POLICY (Data & Management)
The State Department of Education should develop and annually update a statewide facility inventory of all public schools in the State (including Charter Schools) that includes basic building data and information, the condition of the facility, and expenditures for significant capital improvements.
Very few states have developed a statewide inventory of public school facilities. The states that do have this information ultimately have a much better understanding of the school buildings and sites utilized by their school districts. In some instances, the information and data are used when requests are submitted for state funding. It also helps states respond to inquiries from private citizens and the media. The facility inventory in some states is accessible on-line, although the type and depth of information varies among states. Updating the information is an ongoing task and, in some states, it is the responsibility of the school district to enter the data annually. Information pertaining to the condition of the facility as well as previous expenditures can provide valuable information as decisions are being made for future projects at the school.

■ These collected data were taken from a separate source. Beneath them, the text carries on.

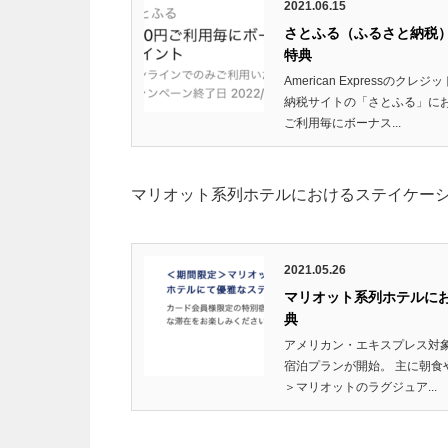
2021.06.15
さとふる（ふるさと納税）で
特典
American Express
納税サイトの「さとふる」にお
ご利用毎にボーナス...
マリオット系列ホテルにおけるステイケーシ
2021.05.26
マリオット系列ホテルにお
典
アメリカン・エキスプレス対象クレ
宿泊プランが開始。 主に朝食
＞マリオットのラグジュア...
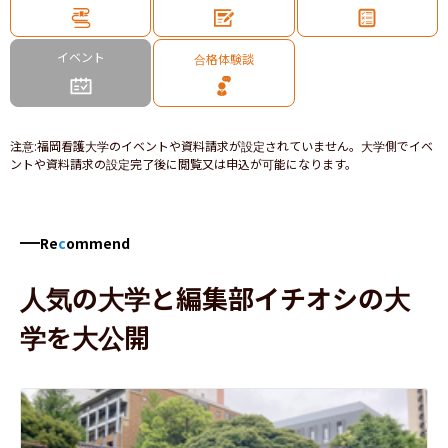
イベント
合格体験談
注意
:
福岡看護大学のイベントや資料請求が設定されていません。大学側でイベ
ントや資料請求の設定完了後に閲覧又は申込が可能になります。
Re
c
ommend
人気の大学と編集部イチオシの大
学を大公開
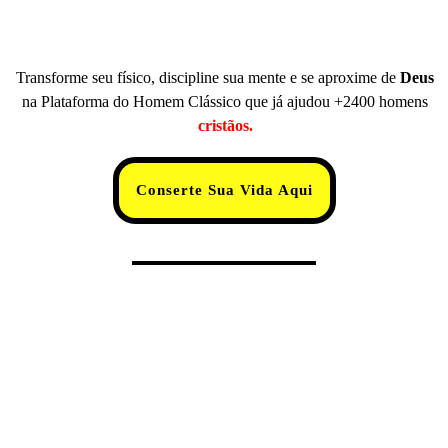
Transforme seu físico, discipline sua mente e se aproxime de
Deus
na Plataforma do Homem Clássico que já ajudou +2400 homens
cristãos.
Conserte Sua Vida Aqui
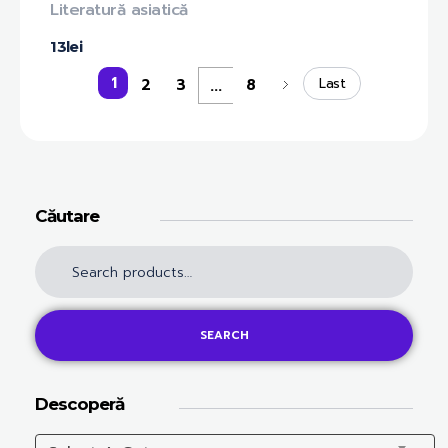
Literatură asiatică
13
lei
1
2
3
8
...
Last
Căutare
SEARCH
Descoperă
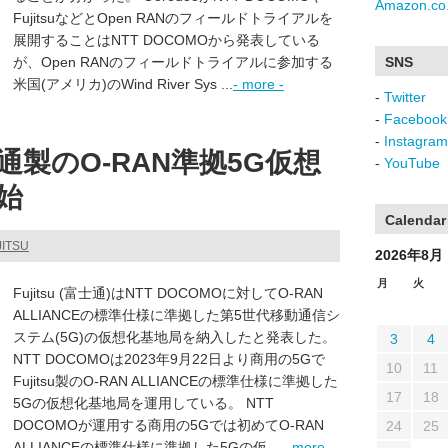
Amazon.co.
FujitsuなどとOpen RANのフィールドトライアルを
展開することはNTT DOCOMOから発表している
が、Open RANのフィールドトライアルに参加する
SNS
米国(アメリカ)のWind River Sys ...
- more -
-
Twitter
-
Facebook
-
Instagram
通製のO-RAN準拠5G仮想
-
YouTube
始
Calendar
JITSU
2026年8月
月
火
Fujitsu (富士通)はNTT DOCOMOに対してO-RAN
ALLIANCEの標準仕様に準拠した第5世代移動通信シ
ステム(5G)の仮想化基地局を納入したと発表した。
3
4
NTT DOCOMOは2023年9月22日より商用の5Gで
10
11
Fujitsu製のO-RAN ALLIANCEの標準仕様に準拠した
17
18
5Gの仮想化基地局を運用している。 NTT
DOCOMOが運用する商用の5Gでは初めてO-RAN
24
25
ALLIANCEの標準仕様に準拠した5Gの仮 ...
- more -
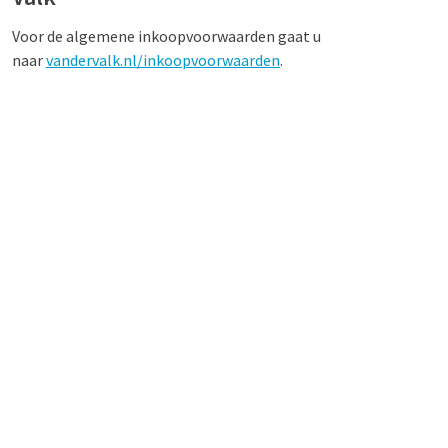
Voor de algemene inkoopvoorwaarden gaat u
naar
vandervalk.nl/inkoopvoorwaarden
.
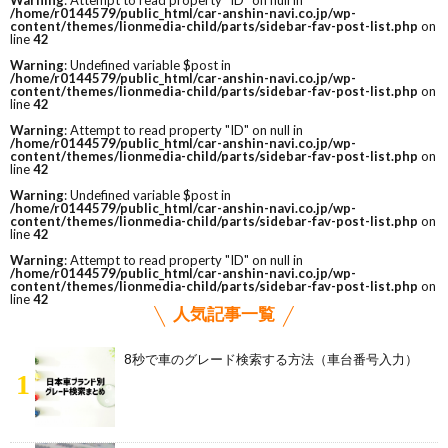
Warning
: Attempt to read property "ID" on null in
/home/r0144579/public_html/car-anshin-navi.co.jp/wp-
content/themes/lionmedia-child/parts/sidebar-fav-post-list.php
on
line
42
Warning
: Undefined variable $post in
/home/r0144579/public_html/car-anshin-navi.co.jp/wp-
content/themes/lionmedia-child/parts/sidebar-fav-post-list.php
on
line
42
Warning
: Attempt to read property "ID" on null in
/home/r0144579/public_html/car-anshin-navi.co.jp/wp-
content/themes/lionmedia-child/parts/sidebar-fav-post-list.php
on
line
42
Warning
: Undefined variable $post in
/home/r0144579/public_html/car-anshin-navi.co.jp/wp-
content/themes/lionmedia-child/parts/sidebar-fav-post-list.php
on
line
42
Warning
: Attempt to read property "ID" on null in
/home/r0144579/public_html/car-anshin-navi.co.jp/wp-
content/themes/lionmedia-child/parts/sidebar-fav-post-list.php
on
line
42
人気記事一覧
8秒で車のグレード検索する方法（車台番号入力）
1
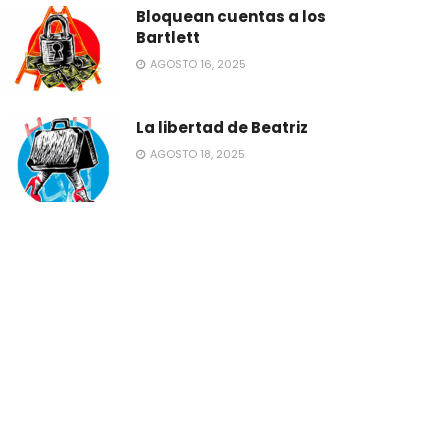
Bloquean cuentas a los
Bartlett
AGOSTO 16, 2025
La libertad de Beatriz
AGOSTO 18, 2025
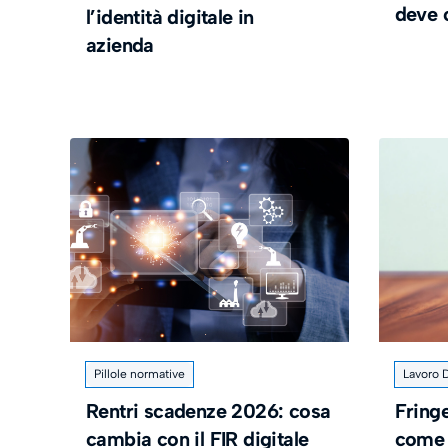
deve 
l’identità digitale in
azienda
Pillole normative
Lavoro D
Rentri scadenze 2026: cosa
Fringe
cambia con il FIR digitale
come 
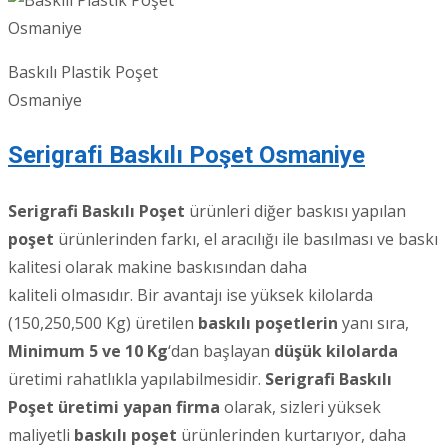
Baskılı Plastik Poşet
Osmaniye
Serigrafi Baskılı Poşet Osmaniye
Serigrafi Baskılı Poşet
ürünleri diğer baskısı yapılan
poşet
ürünlerinden farkı, el aracılığı ile basılması ve baskı
kalitesi olarak makine baskısından daha
kaliteli olmasıdır. Bir avantajı ise yüksek kilolarda
(150,250,500 Kg) üretilen
baskılı poşetlerin
yanı sıra,
Minimum 5 ve 10 Kg
‘dan başlayan
düşük kilolarda
üretimi rahatlıkla yapılabilmesidir.
Serigrafi Baskılı
Poşet üretimi yapan firma
olarak, sizleri yüksek
maliyetli
baskılı poşet
ürünlerinden kurtarıyor, daha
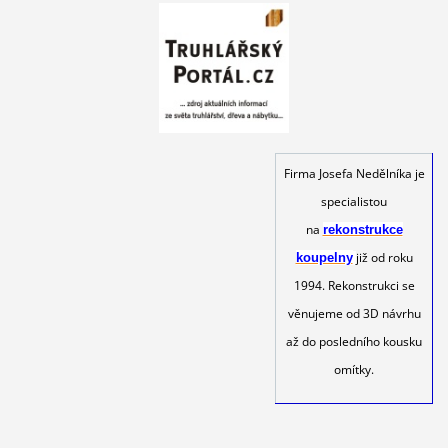
Firma Josefa Nedělníka je
specialistou
na
rekonstrukce
již od roku
koupelny
1994. Rekonstrukci se
věnujeme od 3D návrhu
až do posledního kousku
omítky.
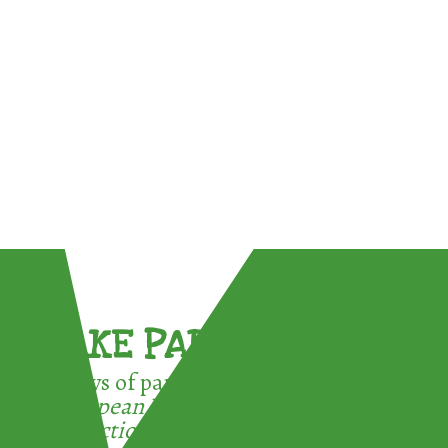
TAKE PART !
3 ways of participating in the
European Week for Waste
Reduction:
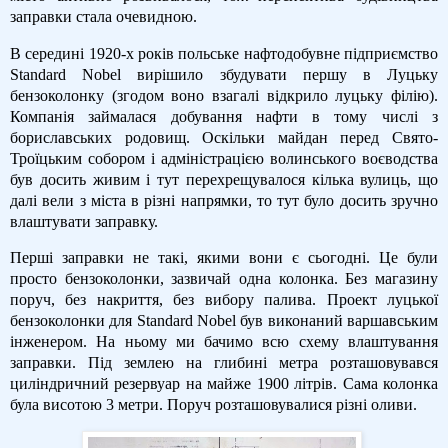
заправки стала очевидною.
В середині 1920-х років польське нафтодобувне підприємство
Standard Nobel вирішило збудувати першу в Луцьку
бензоколонку (згодом воно взагалі відкрило луцьку філію).
Компанія займалася добування нафти в тому числі з
бориславських родовищ. Оскільки майдан перед Свято-
Троїцьким собором і адміністрацією волинського воєводства
був досить живим і тут перехрещувалося кілька вулиць, що
далі вели з міста в різні напрямки, то тут було досить зручно
влаштувати заправку.
Перші заправки не такі, якими вони є сьогодні. Це були
просто бензоколонки, зазвичай одна колонка. Без магазину
поруч, без накриття, без вибору палива. Проект луцької
бензоколонки для Standard Nobel був виконаний варшавським
інженером. На ньому ми бачимо всю схему влаштування
заправки. Під землею на глибині метра розташовувався
циліндричний резервуар на майже 1900 літрів. Сама колонка
була висотою 3 метри. Поруч розташовувалися різні оливи.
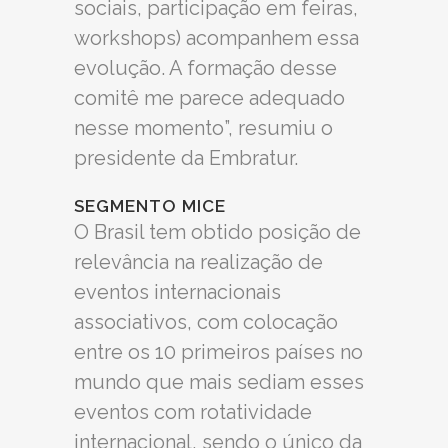
sociais, participação em feiras,
workshops) acompanhem essa
evolução. A formação desse
comitê me parece adequado
nesse momento”, resumiu o
presidente da Embratur.
SEGMENTO MICE
O Brasil tem obtido posição de
relevância na realização de
eventos internacionais
associativos, com colocação
entre os 10 primeiros países no
mundo que mais sediam esses
eventos com rotatividade
internacional, sendo o único da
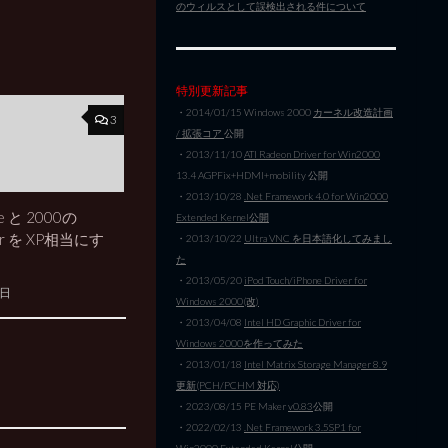
のウィルスとして誤検出される件について
特別更新記事
・2014/01/15 Windows 2000
カーネル改造計画
3
/ 拡張コア
公開
・2013/11/10
ATI Radeon Driver for Win2000
13.4 AGPFix+HDMI+mobility 公開
・2013/10/28
.Net Framework 4.0 for Win2000
e と 2000の
Extended Kernel公開
yer を XP相当にす
・2013/10/22
Ultra VNC を日本語化してみまし
た
・2013/05/20
iPod Touch/iPhone Driver for
4日
Windows 2000(改)
・2013/04/08
Intel HD Graphic Driver for
Windows 2000を作ってみた
・2013/01/18
Intel Matrix Storage Manager 8.9
更新(PCH/PCHM 対応)
・2023/08/15 PE Maker
v0.83
公開
・2022/02/13
.Net Framework 3.5SP1 for
Win2000 Extended Kernel公開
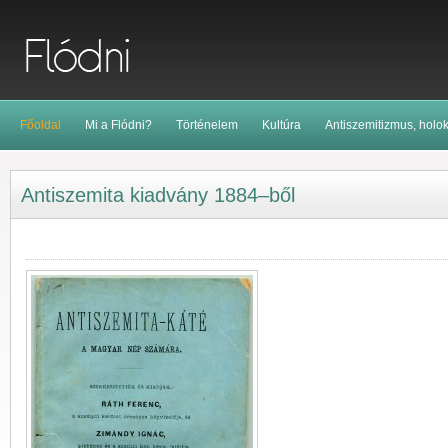
Főoldal
Mi a Flódni?
Történelem
Kultúra
Antiszemitizmus, holo
Antiszemita kiadvány 1884–ből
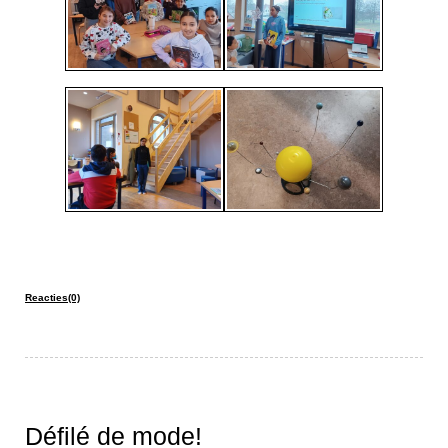
Reacties(0)
Défilé de mode!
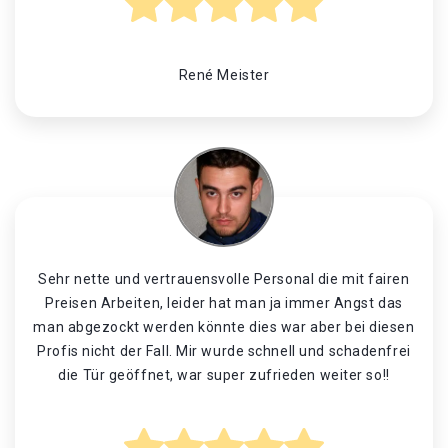
René Meister
Sehr nette und vertrauensvolle Personal die mit fairen
Preisen Arbeiten, leider hat man ja immer Angst das
man abgezockt werden könnte dies war aber bei diesen
Profis nicht der Fall. Mir wurde schnell und schadenfrei
die Tür geöffnet, war super zufrieden weiter so!!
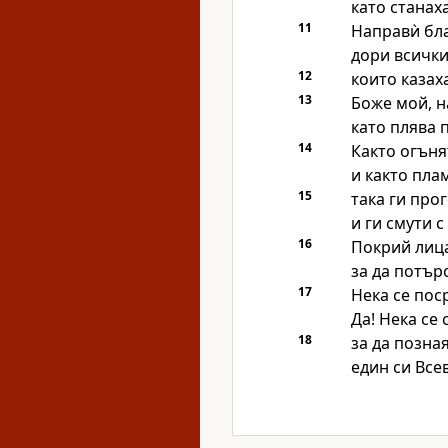
като станаха
11
Направѝ бл
дори всички
12
които казах
13
Боже мой, н
като плява 
14
Както огъня
и както пла
15
така ги про
и ги смути с
16
Покрий лица
за да потър
17
Нека се пос
Да! Нека се 
18
за да позная
един си Все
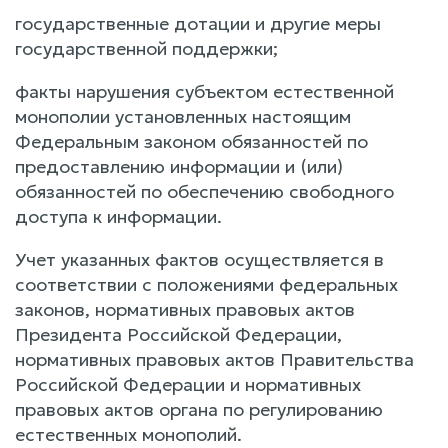
государственные дотации и другие меры
государственной поддержки;
факты нарушения субъектом естественной
монополии установленных настоящим
Федеральным законом обязанностей по
предоставлению информации и (или)
обязанностей по обеспечению свободного
доступа к информации.
Учет указанных фактов осуществляется в
соответствии с положениями федеральных
законов, нормативных правовых актов
Президента Российской Федерации,
нормативных правовых актов Правительства
Российской Федерации и нормативных
правовых актов органа по регулированию
естественных монополий.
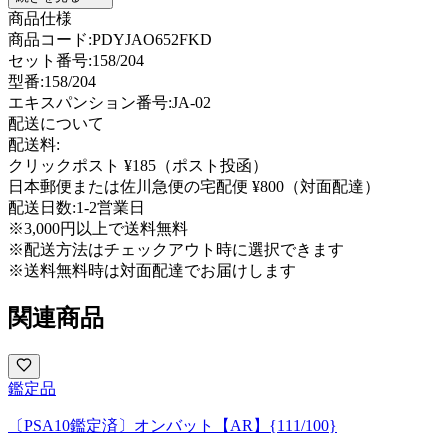
商品仕様
商品コード:
PDYJAO652FKD
セット番号:
158/204
型番
:
158/204
エキスパンション番号
:
JA-02
配送について
配送料:
クリックポスト ¥185（ポスト投函）
日本郵便または佐川急便の宅配便 ¥800（対面配達）
配送日数:
1-2営業日
※3,000円以上で送料無料
※配送方法はチェックアウト時に選択できます
※送料無料時は対面配達でお届けします
関連商品
鑑定品
〔PSA10鑑定済〕オンバット【AR】{111/100}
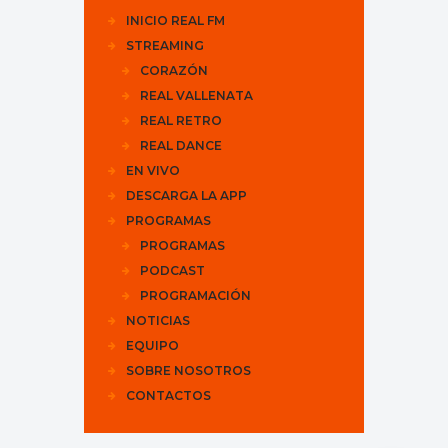
INICIO REAL FM
STREAMING
CORAZÓN
REAL VALLENATA
REAL RETRO
REAL DANCE
EN VIVO
DESCARGA LA APP
PROGRAMAS
PROGRAMAS
PODCAST
PROGRAMACIÓN
NOTICIAS
EQUIPO
SOBRE NOSOTROS
CONTACTOS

A statewide database is not useful unless the data elements, the collection methodology, the accuracy, and the timeliness of the information are maintained. In order for the information to be consistent, it needs centralized direction, training for data entry, and funding to maintain the system. States can collect the data themselves, hire contractors to collect it, or utilize staff at local school district levels. The latter may be the cost effective approach, and relies on those who have the most internal knowledge of the facilities. However, using local districts does require that the state provide training and funding, when necessary, so that the information reported is consistent from area to area and so that local districts are not burdened by data collection requirements.
Establishing a set of data elements for a survey is a difficult task. It requires consistent collection and processing of data as well as data sufficient to present a true and complete picture of school facility conditions. A minimum number of elements with simple and explicit directions will result in the most reliable data. Attempting to serve too many purposes or too many programs with the same survey may present problems. Testing the forms and procedures with a small sample group is a cost-effective way to avoid problems and pitfalls, debug the system, and make required adjustments.
Standards for consistent and comparable data require a centralized process and a clear definition of terms, particularly as they relates to the condition rating of the building. There is also the need for training, testing, and verification prior to full implementation.
The development of detailed guidelines for completing the facility inventory, including some examples, is recommended. As a means of follow-up, a procedure included in the process for the state to verify the data and information on a periodic basis should be established.
Making information about school facility conditions public has a three-fold purpose. First, it informs parents and children about the condition of structures in their community. Secondly, it provides valuable information to the community about the condition of public assets that are taxpayer supported. And thirdly, it holds public officials accountable for their management and maintenance of the public school facilities.